Dalke Scientific Software: More science. Less time. Products
[ previous | newer ]     /home/writings/diary/archive/2004/04/12/site_updated

Parsing - oh the humanity.

I got pretty frustrated working on this project for one of my clients. Not with them but with the code I wrote.

They have some commercial analyis code that generates a classification model and produces a SAS script as output. The script is used to make predictions based on the model.

They want to use this model on the server, which doesn't have SAS but does have Python (the server is written in Python :). Looking at it, the generated script produced code which is similar in style to C. There's a lot of gotos, a somewhat strange call syntax which reminds me of GOSUB, and a couple other minor differences, but nothing exotic.

I figured it should be relatively simple to translate into a C extension module for Python. It took me four attempts. But did I learn anything new? Here are the attempts.

Attempt 1: I've done a huge amount of parsing. It's the bread and butter of most of my jobs and contracts. (Sad, but true. One of the reasons I think people want XML is because after a decade of parsing yet another file format it starts to get boring.) Most of the time I use a bunch of regexps, with plenty of sanity checks to make sure the file formats don't stray too much from my expectations. In fact, usually I'm very stringent in the testing. This means my code breaks loudly when the format changes from underneath me, as compared to breaking silently.

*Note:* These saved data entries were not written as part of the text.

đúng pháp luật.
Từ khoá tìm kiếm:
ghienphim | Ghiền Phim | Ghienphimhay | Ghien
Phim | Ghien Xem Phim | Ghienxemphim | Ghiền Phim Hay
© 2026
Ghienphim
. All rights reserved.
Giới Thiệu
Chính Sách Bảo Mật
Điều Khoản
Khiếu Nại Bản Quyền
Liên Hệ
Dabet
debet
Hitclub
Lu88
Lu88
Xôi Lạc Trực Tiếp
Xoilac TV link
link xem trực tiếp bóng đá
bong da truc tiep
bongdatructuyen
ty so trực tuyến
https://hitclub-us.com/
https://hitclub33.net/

This case is different. Most of the data files I read aren't designed for automatic context-free parser generators so trying to get the normal lexer/parser combo working with it is hard. There's lots of state to communicate between them. But in this case I was seduced by the data being in the SAS language, and designed for parsing.

I got a copy of SPARK (I know there are newer projects, but I've used SPARK before so know what to expect), wrote a Scanner and a Parser and after a few hours got the SAS code parsed, and another hour or so adding support so errors are reported as "line 34 position 56" instead of byte position. With only a bit more work I got a code generator to traverse the parse tree and emit C.

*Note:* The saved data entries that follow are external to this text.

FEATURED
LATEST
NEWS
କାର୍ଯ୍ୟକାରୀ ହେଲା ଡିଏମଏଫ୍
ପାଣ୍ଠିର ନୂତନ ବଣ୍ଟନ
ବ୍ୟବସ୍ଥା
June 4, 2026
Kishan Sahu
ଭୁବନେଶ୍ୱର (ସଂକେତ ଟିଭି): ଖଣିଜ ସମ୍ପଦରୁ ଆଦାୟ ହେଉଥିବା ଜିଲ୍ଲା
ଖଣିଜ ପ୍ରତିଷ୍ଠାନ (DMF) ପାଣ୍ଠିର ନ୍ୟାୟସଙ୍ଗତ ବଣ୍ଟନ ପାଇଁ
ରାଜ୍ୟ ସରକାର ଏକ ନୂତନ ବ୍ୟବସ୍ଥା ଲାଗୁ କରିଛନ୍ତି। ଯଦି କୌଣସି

I didn't like the C output. The original SAS code contains comments which provide information to the reader about what was going on. For example, the top of the file had comments about the source of the data used to generate the model and the input parameters, and bits of the code itself were also commented. I think the people who wrote the code which generated the SAS output did a good job of making the result look nice.

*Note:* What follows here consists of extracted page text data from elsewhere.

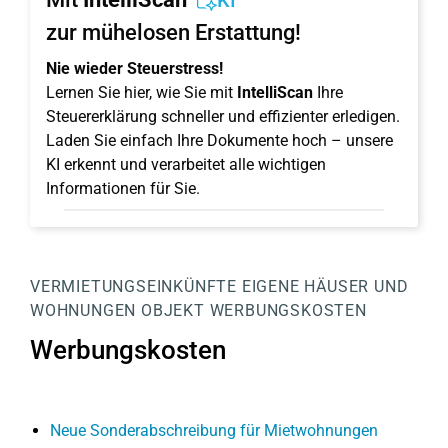
KI
zur mühelosen Erstattung!
Nie wieder Steuerstress!
Lernen Sie hier, wie Sie mit
IntelliScan
Ihre
Steuererklärung schneller und effizienter erledigen.
Laden Sie einfach Ihre Dokumente hoch – unsere
KI erkennt und verarbeitet alle wichtigen
Informationen für Sie.
VERMIETUNGSEINKÜNFTE
EIGENE HÄUSER UND
WOHNUNGEN
OBJEKT
WERBUNGSKOSTEN
Werbungskosten
Neue Sonderabschreibung für Mietwohnungen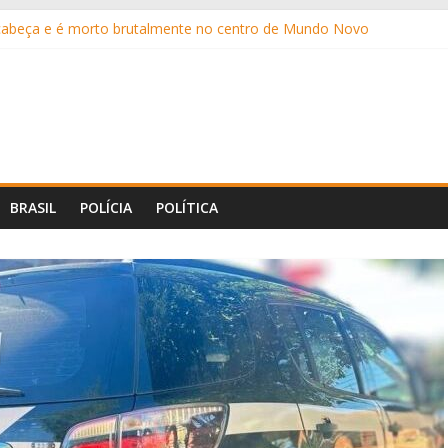
 cabeça e é morto brutalmente no centro de Mundo Novo
 bilhões das famílias brasileiras em 2025, aponta estudo
 mais oito canetas emagrecedoras até o fim do ano
eis anos após enganar pastelaria com Pix falso por sete meses
a Caseiro apresenta projeto que institui a “Tornozeleira Rosa”
BRASIL
POLÍCIA
POLÍTICA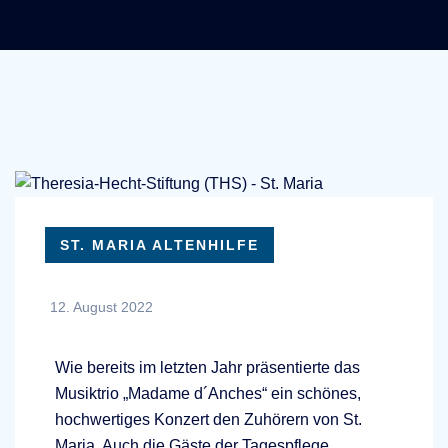
ST. MARIA ALTENHILFE
12. August 2022
Wie bereits im letzten Jahr präsentierte das
Musiktrio „Madame d´Anches“ ein schönes,
hochwertiges Konzert den Zuhörern von St.
Maria. Auch die Gäste der Tagespflege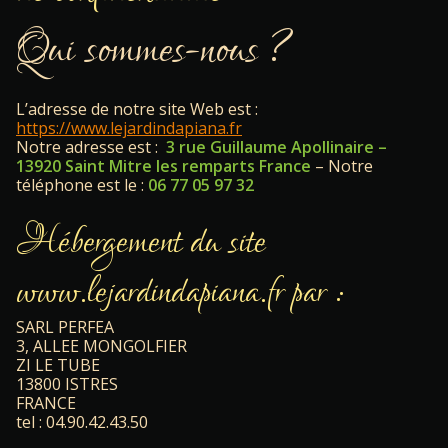
Qui sommes-nous ?
L’adresse de notre site Web est :
https://www.lejardindapiana.fr
Notre adresse est :
3 rue Guillaume Apollinaire –
13920 Saint Mitre les remparts France
– Notre
téléphone est le :
06 77 05 97 32
Hébergement du site
www.lejardindapiana.fr par :
SARL PERFEA
3, ALLEE MONGOLFIER
ZI LE TUBE
13800 ISTRES
FRANCE
tel : 04.90.42.43.50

By comparison, my C code was flat and unreadable. I lost the comments and the spaces between sections. I tried a workaround. It turns out that the comments were only used where a SAS statement could occur so I told the tokenizer to return a "comment" token and added that as a valid statement. I had to do the same with blank lines.

The result was still ugly. Sometimes the comments are on the same line and to the right of the original code. My hack didn't allow that; those comments ended up below the corresponding C code.

Attempt 2: So I tried another tack. I had the scanner capture the line numbers of each token and comment and return the token list and comment list as independent objects. I figured when I generated the C output from the tokens I could also tell it to add the comments which corresponded to that line number. I worked on this for a while, and fixed a BNF rule which was right-recursive instead of left-recursive (or vice versa) which really sped up the parsing.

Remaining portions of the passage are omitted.